The main provisions of this new scheme will include the following: pensions for all new entrant public servants will be based on "career average" earnings rather than final salary as currently applies; for most public service groups the minimum pension age under the new scheme will be raised from 65 to 66; in tandem with the raising of the minimum pension age, maximum retirement age for the generality of post-2010 public servants will be fixed at age 70.
These represent further significant reform measures. Certain other aspects, including employee contribution rate and pension accrual rate, will be considered by Government in finalising the relevant legislation for the new scheme. As indicated in the National Pensions Strategy, the special service groups such as the Defence Forces "will retain early retirement ages which reflect operational needs and will continue to be paid their pensions at these early retirement ages where this is currently the position". This means the current minimum pension age of 50 will continue to apply to post-2010 new entrant military personnel. Defence Forces retirement ages or upper service limits - as the case may be - will also continue to be determined in accordance with military manpower policy and operational considerations. This approach is consistent with the stated views of the pensions commission.

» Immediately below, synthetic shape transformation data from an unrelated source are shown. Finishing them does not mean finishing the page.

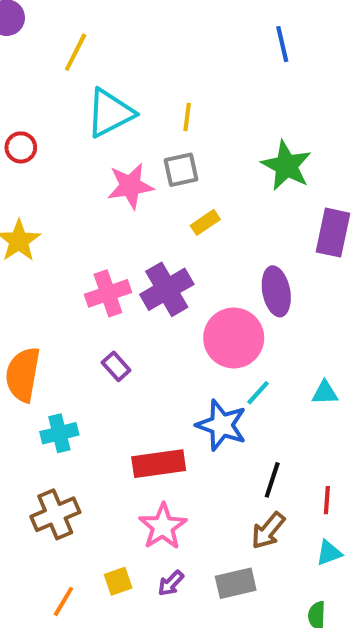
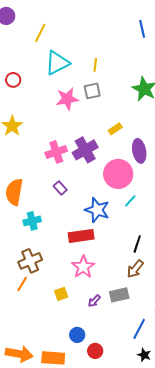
yellow rectangle: (205, 222) -> (115, 129), moved
blue star: (222, 425) -> (97, 210), moved
purple arrow: (171, 583) -> (94, 301), moved
orange line: (63, 602) -> (22, 284), moved

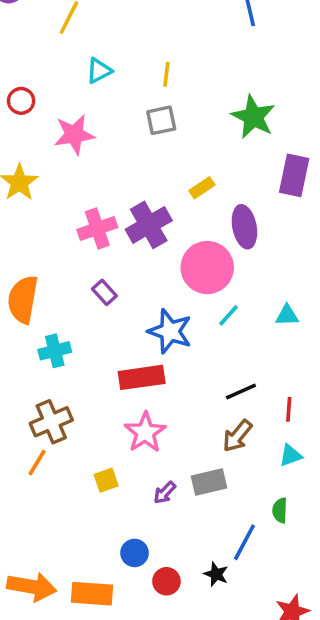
cyan triangle: (57, 63) -> (99, 71), size x0.6
pink star: (67, 99) -> (74, 135), moved
black line: (137, 244) -> (241, 392), turned 48
black star: (144, 355) -> (216, 574), moved

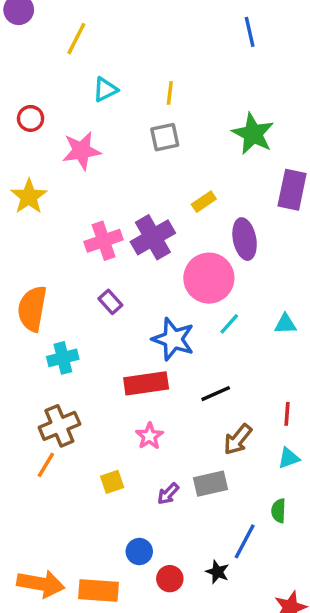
black line: (241, 392) -> (216, 394), moved
pink star: (145, 432) -> (149, 436), size x0.7

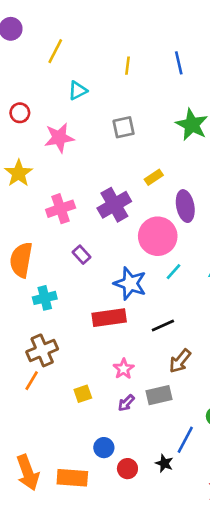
blue line: (250, 32) -> (179, 63), moved
yellow line: (170, 93) -> (127, 66), moved
pink cross: (104, 241) -> (61, 209), moved
pink star: (149, 436) -> (124, 369), moved
orange arrow: (41, 584) -> (28, 473), turned 60

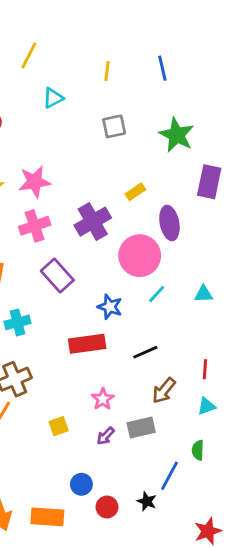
gray square: (124, 127) -> (114, 126), moved
pink star: (59, 138) -> (35, 182), moved
purple rectangle: (82, 255) -> (57, 276), size x1.6
blue star: (130, 283) -> (110, 307), size x0.7

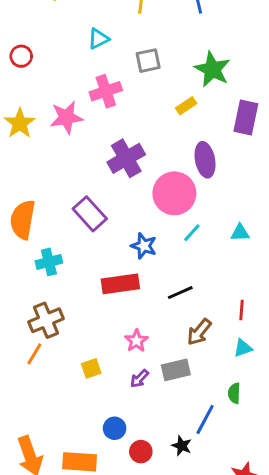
cyan triangle: (53, 98) -> (99, 39), moved
yellow rectangle: (135, 192) -> (186, 106), moved
pink cross: (35, 226) -> (106, 91), moved

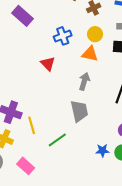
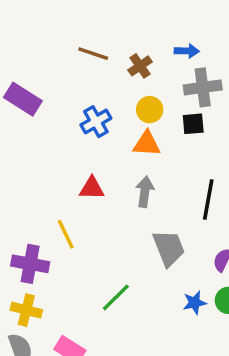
red triangle: (48, 64) -> (92, 188), moved, turned -35
gray trapezoid: (79, 111) -> (169, 248), moved
yellow line: (32, 125) -> (66, 234), moved

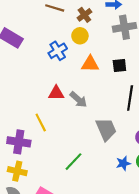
yellow circle: (150, 110) -> (80, 36), moved
black square: (193, 124) -> (119, 65), moved
gray arrow: (145, 192) -> (78, 100), moved, turned 126

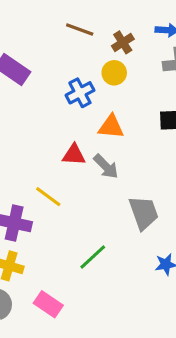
orange triangle: (90, 64) -> (111, 127), moved
yellow line: (41, 123) -> (48, 197), turned -30

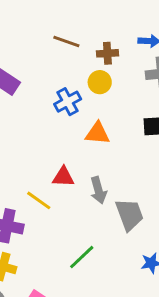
brown cross: (123, 42) -> (107, 53), turned 30
red triangle: (74, 155) -> (63, 177), moved
gray arrow: (106, 166) -> (98, 190), moved, turned 30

As I mentioned, fast accrual terms are a key element of the pension arrangements of special service groups such as the Defence Forces. I support the retention of the concept of fast accrual pension terms for military personnel, given its importance to the maintenance of the most effective human resource capability in the Defence Forces. The specific pension accrual rate to apply to groups such as the Defence Forces will be carefully considered in the formulation of the new scheme. In the context of the normal representative machinery, there have been consultations on the new single scheme with the Defence Forces associations, PDFORRA and RACO. This has included discussions with the Department of Finance and at bilaterals with Defence management at departmental and military levels. I am aware that a key concern for the associations, as articulated in those discussions and their submissions on the matter, is the retention of fast accrual pension terms for post-2010 military personnel. Further discussions with the associations are scheduled to take place next week. I do not wish to pre-empt the possible outcome of these discussions or deliberations on the details of the new scheme that remain to be decided by the Government. The committee will appreciate that I cannot therefore comment on such matters in any great detail at this point.
I commend this Supplementary Estimate to the select committee.